**Work to be completed**
Copy all the data exactly, except the pictures.

------------------------

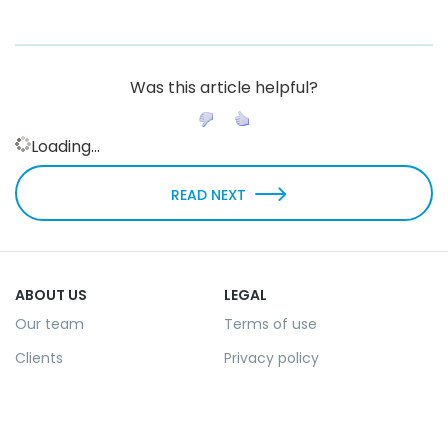
Was this article helpful?
Loading...
READ NEXT
ABOUT US
LEGAL
Our team
Terms of use
Clients
Privacy policy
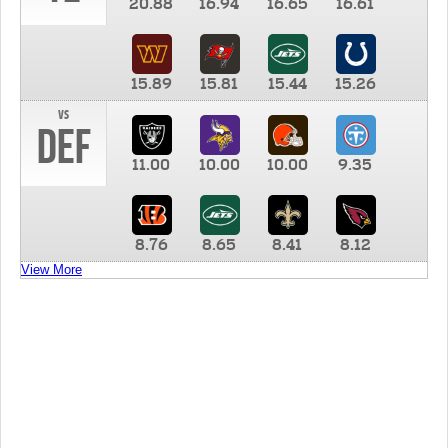
20.88
16.94
16.65
16.61
15.89
15.81
15.44
15.26
vs
DEF
11.00
10.00
10.00
9.35
8.76
8.65
8.41
8.12
View More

------------------------

**Answer space**
Was this article helpful?
Loading...
READ NEXT
ABOUT US
LEGAL
Our team
Terms of use
Clients
Privacy policy
20.88
16.94
16.65
16.61
15.89
15.81
15.44
15.26
vs
DEF
11.00
10.00
10.00
9.35
8.76
8.65
8.41
8.12
View More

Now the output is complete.